Il blocco di ghiaccio che pesa sulle macerie della sala mungitura, è stato affrontato con determinazione e quasi completamente smanellato. E’ necessario liberare il tetto crollato per poter accedere più facilmente ai lavori di rifacimento. Per tutta la mattinata abbiamo lavorato sulla grossa massa di neve per rompere e portare fuori un misto di ghiaccio e macerie. Ora il tetto è quasi completamente libero ed un ultimo intervento ne risolverà la situazione. Abbiamo anche cercato di creare uno spazio di manovra per i mezzi che aiuteranno a rimuovere le macerie.
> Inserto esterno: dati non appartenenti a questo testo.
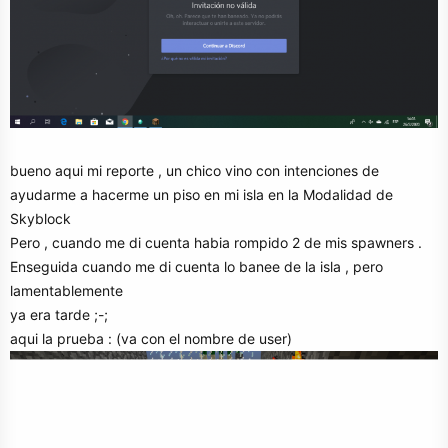
bueno aqui mi reporte , un chico vino con intenciones de
ayudarme a hacerme un piso en mi isla en la Modalidad de
Skyblock
Pero , cuando me di cuenta habia rompido 2 de mis spawners .
Enseguida cuando me di cuenta lo banee de la isla , pero
lamentablemente
ya era tarde ;-;
aqui la prueba : (va con el nombre de user)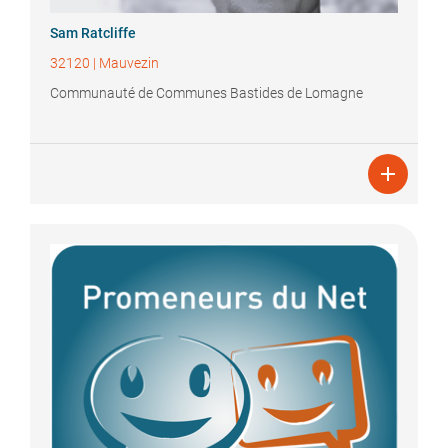
Sam
Ratcliffe
32120
|
Mauvezin
Communauté de Communes Bastides de Lomagne
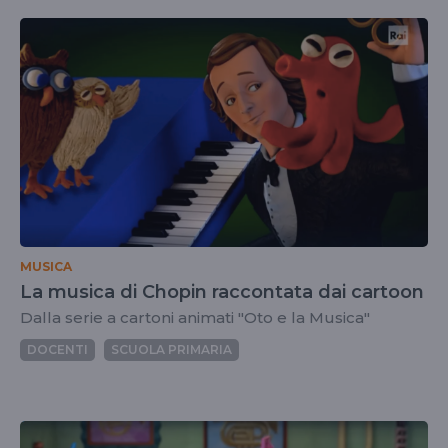
MUSICA
La musica di Chopin raccontata dai cartoon
Dalla serie a cartoni animati "Oto e la Musica"
DOCENTI
SCUOLA PRIMARIA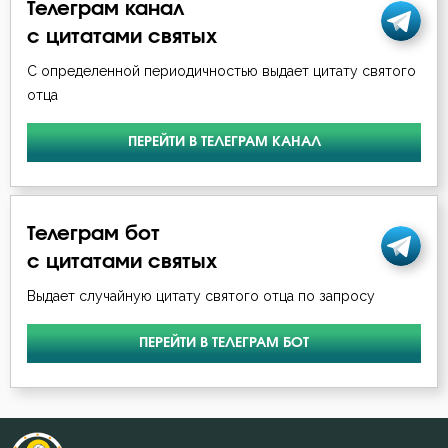
Телеграм канал
Иосиф Оптинский (Литовкин)
с цитатами святых
Ближний
Исаак Сирин Ниневийский
С определенной периодичностью выдает цитату святого
Блуд
отца
Исихий Иерусалимский
Богатство
ПЕРЕЙТИ В ТЕЛЕГРАМ КАНАЛ
Лев Оптинский (Наголкин)
Богоугождение
Макарий Оптинский (Иванов)
Болезнь
Телеграм бот
Моисей Оптинский (Путилов)
с цитатами святых
Борьба
Николай Сербский
Выдает случайную цитату святого отца по запросу
Брак
Нил Синайский
ПЕРЕЙТИ В ТЕЛЕГРАМ БОТ
Ведение
Нил Сорский
Вера
Симеон Новый Богослов
Ветхий Завет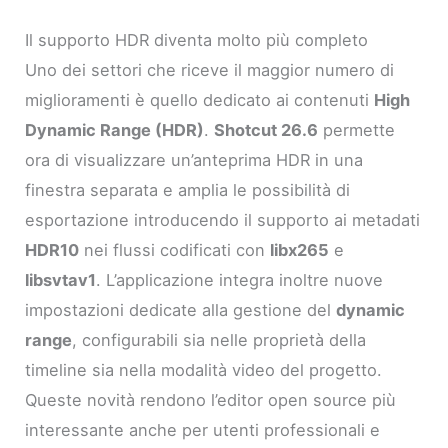
Il supporto HDR diventa molto più completo
Uno dei settori che riceve il maggior numero di
miglioramenti è quello dedicato ai contenuti
High
Dynamic Range (HDR)
.
Shotcut 26.6
permette
ora di visualizzare un’anteprima HDR in una
finestra separata e amplia le possibilità di
esportazione introducendo il supporto ai metadati
HDR10
nei flussi codificati con
libx265
e
libsvtav1
. L’applicazione integra inoltre nuove
impostazioni dedicate alla gestione del
dynamic
range
, configurabili sia nelle proprietà della
timeline sia nella modalità video del progetto.
Queste novità rendono l’editor open source più
interessante anche per utenti professionali e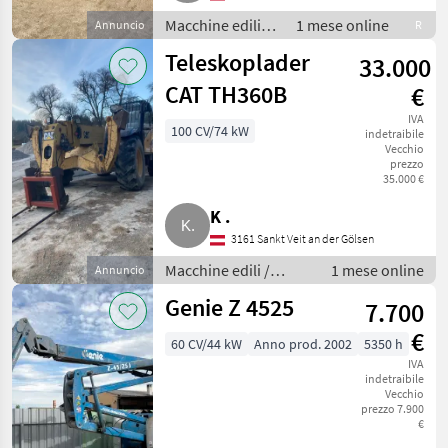
Macchine edili /
1 mese online
Annuncio
R
Caricatori
Teleskoplader
33.000
telescopici
CAT TH360B
€
IVA
100 CV/74 kW
indetraibile
Vecchio
prezzo
35.000 €
K .
3161 Sankt Veit an der Gölsen
Macchine edili /
1 mese online
Annuncio
Caricatori telescopici
Genie Z 4525
7.700
€
60 CV/44 kW
Anno prod. 2002
5350 h
IVA
indetraibile
Vecchio
prezzo 7.900
€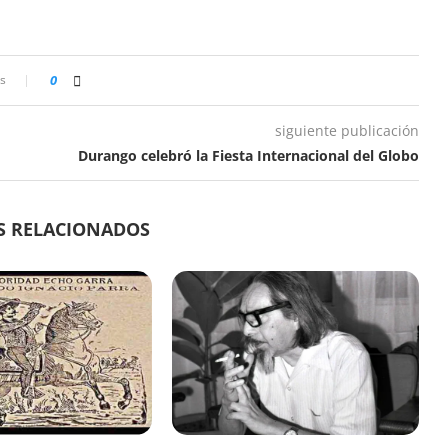
s
0
siguiente publicación
Durango celebró la Fiesta Internacional del Globo
S RELACIONADOS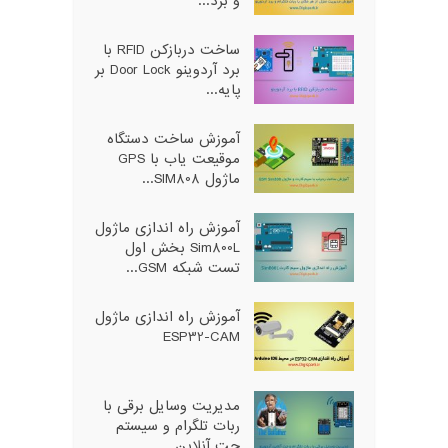
و برد...
ساخت دربازکن RFID با
برد آردوینو Door Lock بر
پایه...
آموزش ساخت دستگاه
موقیعت یاب با GPS
ماژول SIM808...
آموزش راه اندازی ماژول
Sim800L بخش اول
تست شبکه GSM...
آموزش راه اندازی ماژول
ESP32-CAM
مدیریت وسایل برقی با
ربات تلگرام و سیستم
چت آنلاین...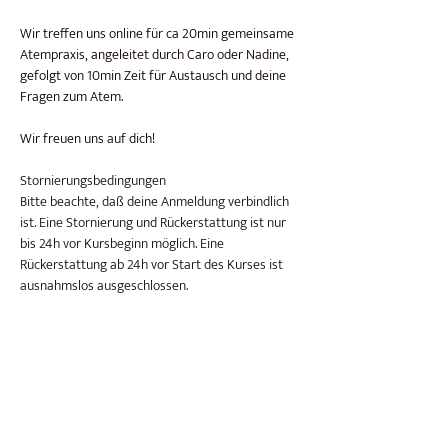
Wir treffen uns online für ca 20min gemeinsame 
Atempraxis, angeleitet durch Caro oder Nadine, 
gefolgt von 10min Zeit für Austausch und deine 
Fragen zum Atem.
Wir freuen uns auf dich!
Stornierungsbedingungen
Bitte beachte, daß deine Anmeldung verbindlich 
ist. Eine Stornierung und Rückerstattung ist nur 
bis 24h vor Kursbeginn möglich. Eine 
Rückerstattung ab 24h vor Start des Kurses ist 
ausnahmslos ausgeschlossen.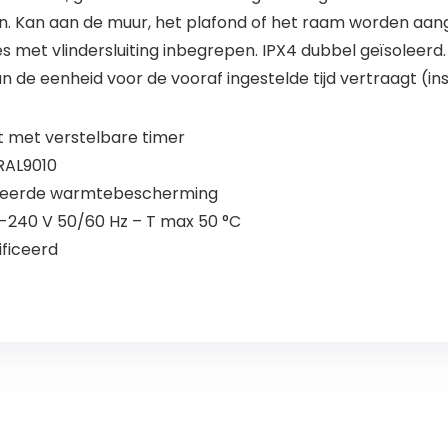
ten. Kan aan de muur, het plafond of het raam worden a
met vlindersluiting inbegrepen. IPX4 dubbel geïsoleerd.
an de eenheid voor de vooraf ingestelde tijd vertraagt (in
t met verstelbare timer
RAL9010
greerde warmtebescherming
0-240 V 50/60 Hz – T max 50 °C
ficeerd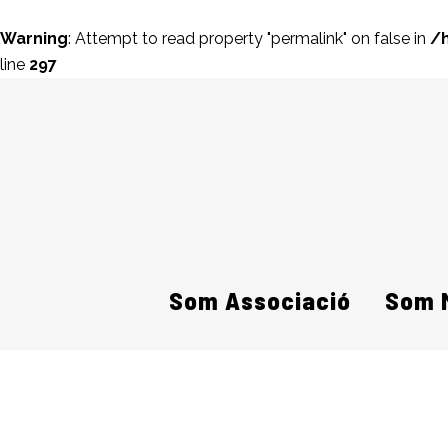
Warning
: Attempt to read property "permalink" on false in
/
line
297
Som Associació
Som 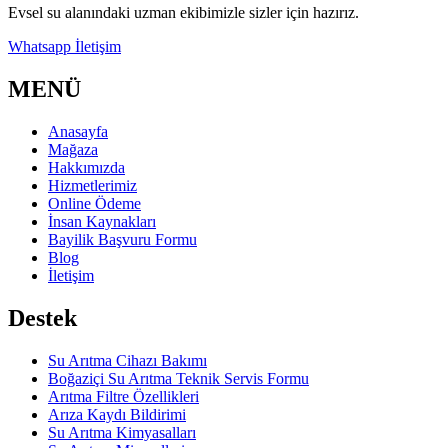
Evsel su alanındaki uzman ekibimizle sizler için hazırız.
Whatsapp İletişim
MENÜ
Anasayfa
Mağaza
Hakkımızda
Hizmetlerimiz
Online Ödeme
İnsan Kaynakları
Bayilik Başvuru Formu
Blog
İletişim
Destek
Su Arıtma Cihazı Bakımı
Boğaziçi Su Arıtma Teknik Servis Formu
Arıtma Filtre Özellikleri
Arıza Kaydı Bildirimi
Su Arıtma Kimyasalları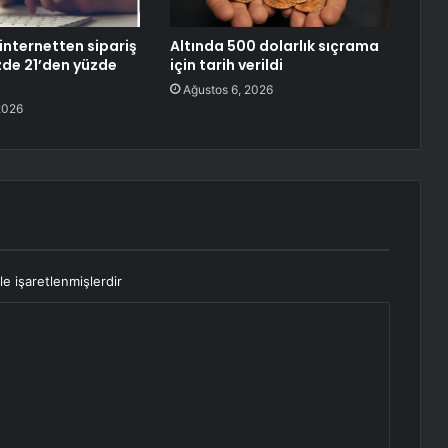
internetten sipariş
Altında 500 dolarlık sıçrama
üzde 21’den yüzde
için tarih verildi
Ağustos 6, 2026
2026
le işaretlenmişlerdir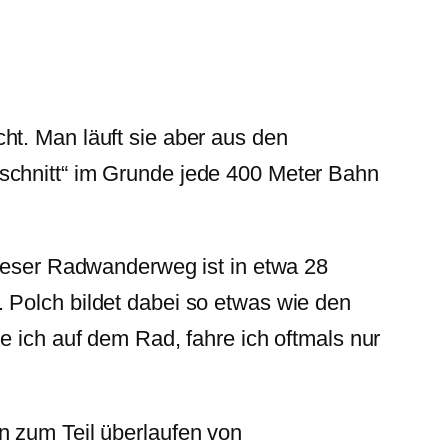
ht. Man läuft sie aber aus den
schnitt“ im Grunde jede 400 Meter Bahn
ieser Radwanderweg ist in etwa 28
 Polch bildet dabei so etwas wie den
e ich auf dem Rad, fahre ich oftmals nur
n zum Teil überlaufen von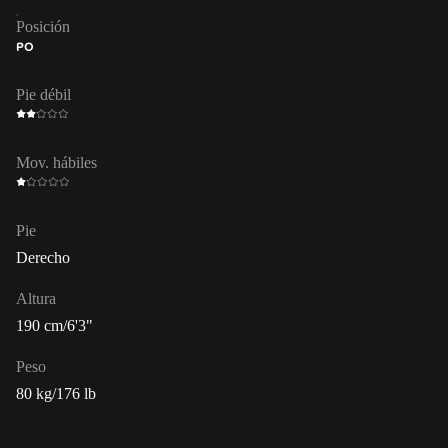
Posición
PO
Pie débil
Mov. hábiles
Pie
Derecho
Altura
190 cm/6'3"
Peso
80 kg/176 lb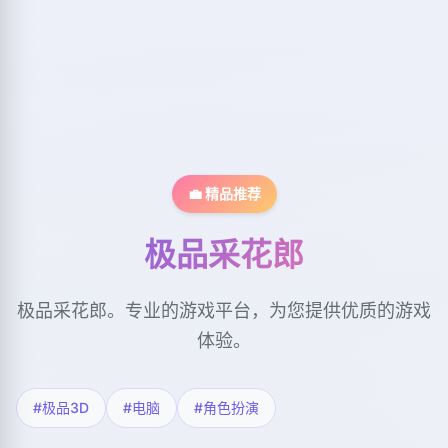
💼 精品推荐
极品采花郎
极品采花郎。专业的游戏平台，为您提供优质的游戏
体验。
#极品3D
#电脑
#角色扮演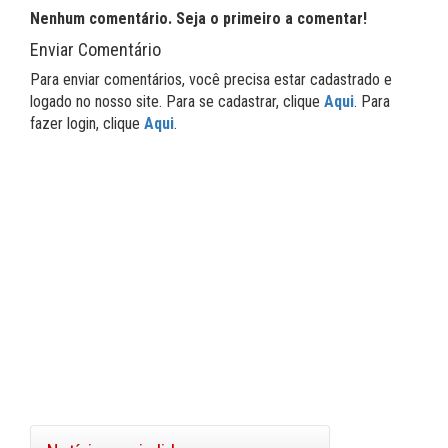
Nenhum comentário. Seja o primeiro a comentar!
Enviar Comentário
Para enviar comentários, você precisa estar cadastrado e
logado no nosso site. Para se cadastrar, clique
Aqui
. Para
fazer login, clique
Aqui
.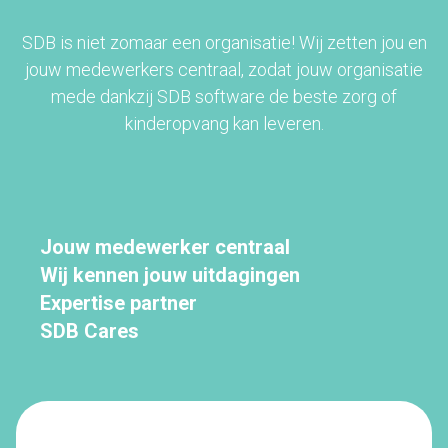
SDB is niet zomaar een organisatie! Wij zetten jou en
jouw medewerkers centraal, zodat jouw organisatie
mede dankzij SDB software de beste zorg of
kinderopvang kan leveren.
Jouw medewerker centraal
Wij kennen jouw uitdagingen
Expertise partner
SDB Cares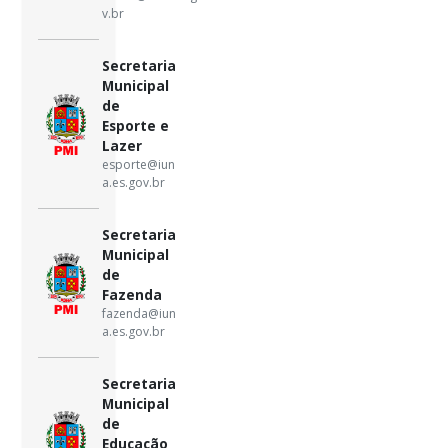
v.br
Secretaria
Municipal
de
Esporte e
Lazer
esporte@iun
a.es.gov.br
Secretaria
Municipal
de
Fazenda
fazenda@iun
a.es.gov.br
Secretaria
Municipal
de
Educação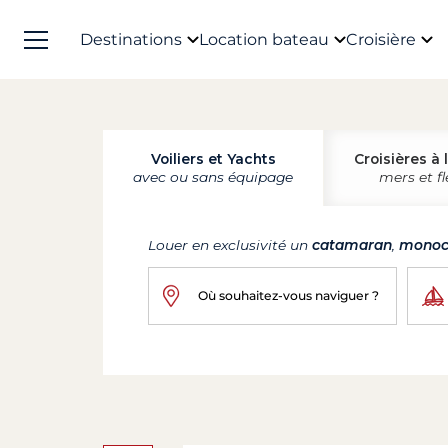
Destinations
Location bateau
Croisière
Voiliers et Yachts
Croisières à 
avec ou sans équipage
mers et f
Louer en exclusivité un
catamaran
,
monoc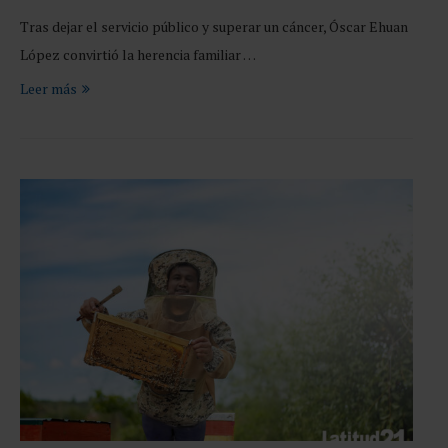
Tras dejar el servicio público y superar un cáncer, Óscar Ehuan
López convirtió la herencia familiar …
Leer más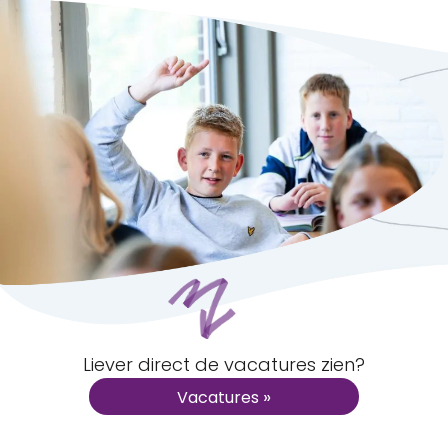
Liever direct de vacatures zien?
»
Vacatures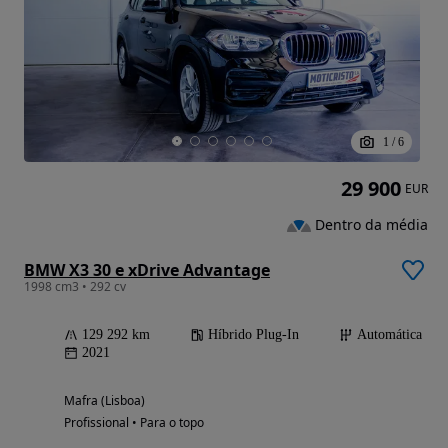
1
/
6
29 900
EUR
Dentro da média
BMW X3 30 e xDrive Advantage
1998 cm3 • 292 cv
129 292 km
Híbrido Plug-In
Automática
2021
Mafra (Lisboa)
Profissional • Para o topo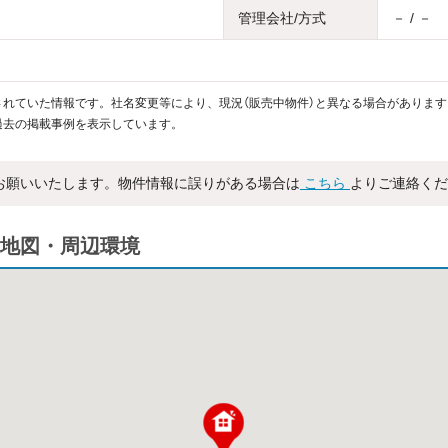
管理会社/方式
－ / －
れていた情報です。社名変更等により、現況（販売中物件）と異なる場合があります
過去の掲載事例を表示しています。
お願いいたします。物件情報に誤りがある場合は
こちら
よりご連絡くだ
地図・周辺環境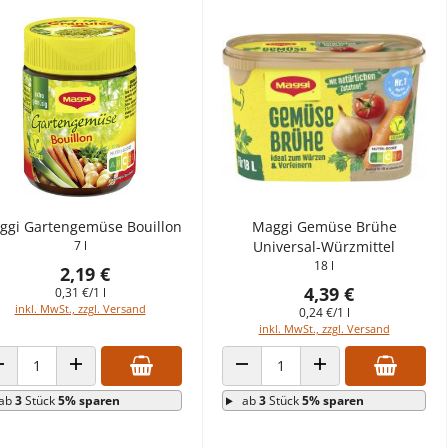
ggi Gartengemüse Bouillon
Maggi Gemüse Brühe
7 l
Universal-Würzmittel
18 l
2,19 €
4,39 €
0,31 €/1 l
inkl. MwSt., zzgl. Versand
0,24 €/1 l
inkl. MwSt., zzgl. Versand
ANZAHL VERRINGERN
ANZAHL ERHÖHEN
ANZAHL VERRINGERN
ANZAHL ERHÖHEN
ab
3
Stück
5% sparen
ab
3
Stück
5% sparen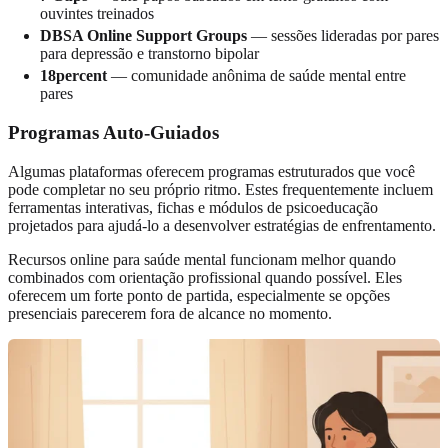
ouvintes treinados
DBSA Online Support Groups
— sessões lideradas por pares
para depressão e transtorno bipolar
18percent
— comunidade anônima de saúde mental entre
pares
Programas Auto-Guiados
Algumas plataformas oferecem programas estruturados que você
pode completar no seu próprio ritmo. Estes frequentemente incluem
ferramentas interativas, fichas e módulos de psicoeducação
projetados para ajudá-lo a desenvolver estratégias de enfrentamento.
Recursos online para saúde mental funcionam melhor quando
combinados com orientação profissional quando possível. Eles
oferecem um forte ponto de partida, especialmente se opções
presenciais parecerem fora de alcance no momento.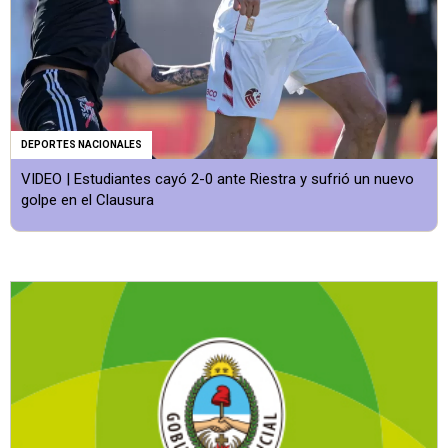
DEPORTES NACIONALES
VIDEO | Estudiantes cayó 2-0 ante Riestra y sufrió un nuevo
golpe en el Clausura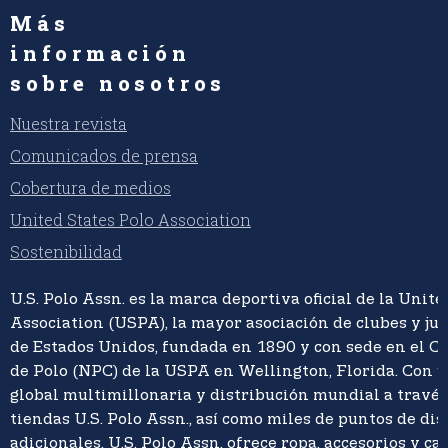
Más
información
sobre nosotros
Nuestra revista
Comunicados de prensa
Cobertura de medios
United States Polo Association
Sostenibilidad
U.S. Polo Assn. es la marca deportiva oficial de la Unite
Association (USPA), la mayor asociación de clubes y ju
de Estados Unidos, fundada en 1890 y con sede en el C
de Polo (NPC) de la USPA en Wellington, Florida. Con 
global multimillonaria y distribución mundial a travé
tiendas U.S. Polo Assn., así como miles de puntos de di
adicionales, U.S. Polo Assn. ofrece ropa, accesorios y ca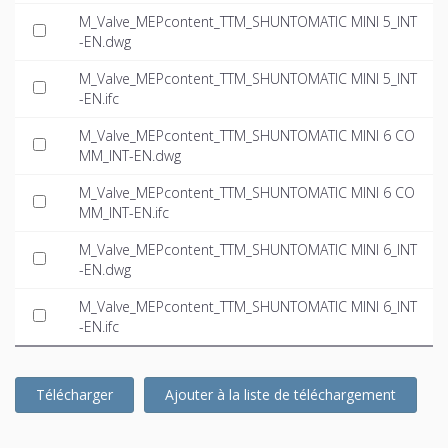
M_Valve_MEPcontent_TTM_SHUNTOMATIC MINI 5_INT
-EN.dwg
M_Valve_MEPcontent_TTM_SHUNTOMATIC MINI 5_INT
-EN.ifc
M_Valve_MEPcontent_TTM_SHUNTOMATIC MINI 6 CO
MM_INT-EN.dwg
M_Valve_MEPcontent_TTM_SHUNTOMATIC MINI 6 CO
MM_INT-EN.ifc
M_Valve_MEPcontent_TTM_SHUNTOMATIC MINI 6_INT
-EN.dwg
M_Valve_MEPcontent_TTM_SHUNTOMATIC MINI 6_INT
-EN.ifc
Télécharger
Ajouter à la liste de téléchargement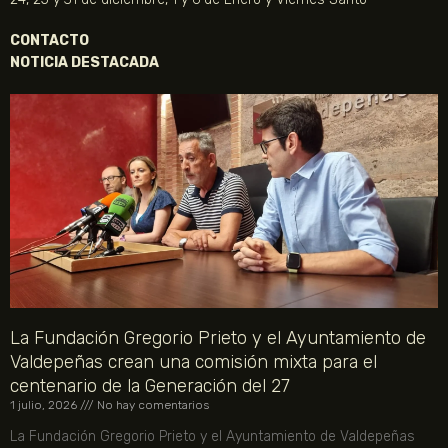
CONTACTO
NOTICIA DESTACADA
La Fundación Gregorio Prieto y el Ayuntamiento de
Valdepeñas crean una comisión mixta para el
centenario de la Generación del 27
1 julio, 2026
No hay comentarios
La Fundación Gregorio Prieto y el Ayuntamiento de Valdepeñas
Maria, donna estremamente ospitale, ha preparato per noi un ricco pranzo a base di prelibatezze locali, durante il quale, parlando, sono emerse le criticità specifiche di alcuni nuclei famigliari ancora completamente isolati in zone difficilmente raggiungibili. Dopo il pranzo abbiamo continuato il lavoro sul blocco che grava sul tetto, arrivando fin dove possibile in sicurezza. Tuttavia il peso è stato molto ridotto e la situazione è velocemente ultimabile. Siamo ripartiti dopo un caloroso abbraccio, con la promessa di tornare il prima possibile ad ultimare i lavori.

Fra poco sarà il momento di accedere ai rimborsi, informarsi sui vari decreti che verranno emessi in merito all’emergenza neve ed a quella terremoto, indicando, quando e dove necessario, qual è la direzione da seguire e le vie da percorrere per evitare che il peso di questa grande emergenza, si senta più di quanto l’abbia già fatto, lasciando strascichi pietosi che, purtroppo, non sarebbero una novità.

E’ necessario tornare nei luoghi dell’emergenza per aprire spazi di lotta, quindi di progresso. Solo attraverso l’autorganizzazione possiamo combattere l’assenza di uno stato disgregato.

Dal Popolo per il Popolo, avanti Brigate!